Here are a few hints that you may find helpful. Whatever else is your meditation technique, during your practice make sure your inward gaze is raised just slightly as if you are peering through the point between the eyebrows at some not too distant object. This position needs to be soft and gentle, not strained or forced. Think about how we often look up when we are trying to remember something. During meditation, the goal in the use of this technique is to remain in visual contact with that point behind closed eyes throughout your meditation. Normally, the eyes will "drop" whenever thoughts intrude or your attention goes elsewhere. When that happens just bring your visual focus back to this point without making a mental fuss over it. Don't give up.

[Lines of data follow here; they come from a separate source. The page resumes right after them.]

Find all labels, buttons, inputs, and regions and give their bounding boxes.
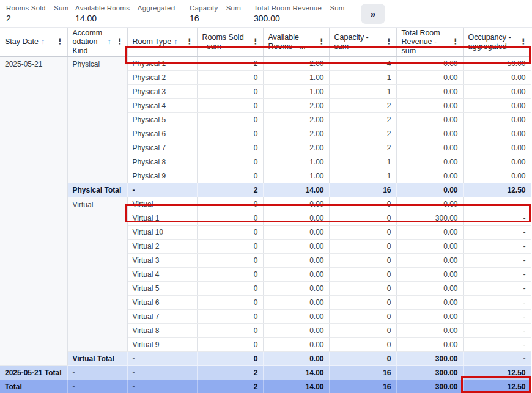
cell[interactable]: 0.00 [463, 113, 531, 127]
column-menu-icon[interactable]: ⋮ [385, 37, 395, 46]
cell[interactable]: 0.00 [396, 226, 463, 240]
cell[interactable]: Virtual 2 [127, 240, 197, 254]
cell[interactable]: 2 [197, 380, 263, 393]
cell[interactable]: 0 [329, 226, 396, 240]
cell[interactable]: 0.00 [463, 99, 531, 113]
cell[interactable]: 0 [329, 282, 396, 296]
cell[interactable]: Physical 8 [127, 155, 197, 169]
column-header-5[interactable]: Capacity - sum⋮ [329, 28, 396, 57]
cell[interactable]: 0.00 [463, 71, 531, 85]
cell[interactable]: 14.00 [263, 366, 329, 380]
cell[interactable]: - [463, 254, 531, 268]
cell[interactable]: Virtual 4 [127, 268, 197, 282]
cell[interactable]: Virtual [127, 197, 197, 211]
cell[interactable]: 0 [329, 338, 396, 352]
cell[interactable]: 0.00 [396, 282, 463, 296]
cell[interactable]: 0.00 [263, 338, 329, 352]
cell[interactable]: 0 [329, 296, 396, 310]
cell[interactable]: Virtual [67, 197, 127, 352]
cell[interactable]: 2 [329, 127, 396, 141]
cell[interactable]: 0 [197, 141, 263, 155]
cell[interactable]: - [463, 310, 531, 324]
cell[interactable]: 1.00 [263, 155, 329, 169]
cell[interactable]: Virtual 8 [127, 324, 197, 338]
cell[interactable]: 2025-05-21 [0, 57, 67, 366]
column-header-6[interactable]: Total Room Revenue - sum⋮ [396, 28, 463, 57]
cell[interactable]: - [127, 366, 197, 380]
cell[interactable]: 0.00 [263, 282, 329, 296]
cell[interactable]: 0 [197, 226, 263, 240]
cell[interactable]: 0.00 [396, 99, 463, 113]
cell[interactable]: 300.00 [396, 366, 463, 380]
cell[interactable]: 1 [329, 71, 396, 85]
cell[interactable]: Physical 9 [127, 169, 197, 183]
cell[interactable]: Virtual 3 [127, 254, 197, 268]
cell[interactable]: 0 [197, 268, 263, 282]
cell[interactable]: 2 [197, 57, 263, 71]
cell[interactable]: 1.00 [263, 169, 329, 183]
cell[interactable]: Total [0, 380, 67, 393]
cell[interactable]: Physical 2 [127, 71, 197, 85]
cell[interactable]: 2.00 [263, 99, 329, 113]
expand-summary-button[interactable]: » [361, 4, 385, 24]
column-menu-icon[interactable]: ⋮ [252, 37, 262, 46]
column-menu-icon[interactable]: ⋮ [56, 37, 66, 46]
cell[interactable]: 0 [329, 324, 396, 338]
cell[interactable]: 0.00 [396, 127, 463, 141]
cell[interactable]: 0.00 [396, 71, 463, 85]
cell[interactable]: 0.00 [263, 226, 329, 240]
cell[interactable]: 1 [329, 155, 396, 169]
cell[interactable]: Physical 7 [127, 141, 197, 155]
cell[interactable]: 0.00 [396, 169, 463, 183]
cell[interactable]: Physical 4 [127, 99, 197, 113]
column-header-2[interactable]: Room Type↑⋮ [127, 28, 197, 57]
cell[interactable]: 0 [329, 268, 396, 282]
cell[interactable]: - [463, 226, 531, 240]
cell[interactable]: 0.00 [396, 296, 463, 310]
cell[interactable]: 0.00 [396, 57, 463, 71]
cell[interactable]: Physical 3 [127, 85, 197, 99]
column-menu-icon[interactable]: ⋮ [452, 37, 462, 46]
cell[interactable]: 0 [197, 113, 263, 127]
cell[interactable]: 0.00 [396, 338, 463, 352]
cell[interactable]: 2 [329, 141, 396, 155]
cell[interactable]: Virtual 10 [127, 226, 197, 240]
cell[interactable]: 2.00 [263, 57, 329, 71]
column-header-4[interactable]: Available Rooms - ...⋮ [263, 28, 329, 57]
cell[interactable]: 0.00 [463, 155, 531, 169]
cell[interactable]: 0.00 [396, 113, 463, 127]
cell[interactable]: 0.00 [463, 141, 531, 155]
cell[interactable]: 2 [329, 99, 396, 113]
cell[interactable]: 0.00 [396, 310, 463, 324]
cell[interactable]: 0.00 [396, 155, 463, 169]
cell[interactable]: 0 [197, 324, 263, 338]
cell[interactable]: 0 [197, 310, 263, 324]
cell[interactable]: Physical 6 [127, 127, 197, 141]
cell[interactable]: 300.00 [396, 352, 463, 366]
cell[interactable]: 0.00 [463, 85, 531, 99]
cell[interactable]: Virtual 9 [127, 338, 197, 352]
column-header-0[interactable]: Stay Date↑⋮ [0, 28, 67, 57]
cell[interactable]: - [127, 183, 197, 197]
cell[interactable]: Virtual 5 [127, 282, 197, 296]
cell[interactable]: 0.00 [263, 197, 329, 211]
cell[interactable]: 16 [329, 366, 396, 380]
cell[interactable]: 0.00 [396, 324, 463, 338]
cell[interactable]: 0.00 [396, 141, 463, 155]
cell[interactable]: - [463, 282, 531, 296]
cell[interactable]: 0 [197, 338, 263, 352]
cell[interactable]: - [463, 197, 531, 211]
cell[interactable]: 0.00 [396, 197, 463, 211]
cell[interactable]: Virtual 1 [127, 211, 197, 226]
cell[interactable]: - [463, 211, 531, 226]
cell[interactable]: 2 [197, 183, 263, 197]
cell[interactable]: 12.50 [463, 380, 531, 393]
cell[interactable]: 16 [329, 380, 396, 393]
cell[interactable]: - [127, 352, 197, 366]
cell[interactable]: 0.00 [396, 183, 463, 197]
cell[interactable]: 0 [329, 352, 396, 366]
cell[interactable]: 2.00 [263, 127, 329, 141]
cell[interactable]: 1.00 [263, 85, 329, 99]
cell[interactable]: Physical 1 [127, 57, 197, 71]
cell[interactable]: 2.00 [263, 141, 329, 155]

Just keep on re-directing.
Secondly, focus one-pointedly on the details of your technique: for example, observing the flow of breath; inwardly chanting a mantra; visualizing a divine Being. Most techniques will require two or more focal points of awareness.
Generally, at least two, or preferably three "objects" of focus are needed to create a magnetic aura of concentration that has enough magnetism to cauterize or hold at bay thoughts popping up like ads on YouTube. Beneath these focal points of concentration is the underlying feeling of calm but joyful expectation of entering the sanctum sanctorum of "thoughtlessness" (pun). This feeling acts as a motivator or generator of that soft willpower I mentioned earlier. You cannot force a higher state of mind. It comes, as Jesus put it, "like a thief in the night" just when you don't expect it. And when it does, feel free to abandon your technique or simply continue it if you feel too.
But after your technique, the gold standard is to be able to drop all "doing" and enter "being." Rest in the after-poise of your meditation technique sitting in the sunlight of calm Self-awareness above the clouds of interposing thoughts. Even a few seconds of this spacious mind will bring relief and cleansing to the brain.
Is this the end-game, then, of meditation? No, not even close. Rather, clearing the deck of conscious and subconscious thoughts is simply to clean and prepare the vessel of your awareness to receive inspiration from what Paramhansa Yogananda dubbed the Superconscious Mind. You could call this the soul or the atman or anything else if you prefer.
Is this the end game? By no means. The end-game is endlessness and the purpose of this article is to talk about the process of "brain-washing!" Whatever else may come is between you and your divine Self. First things first!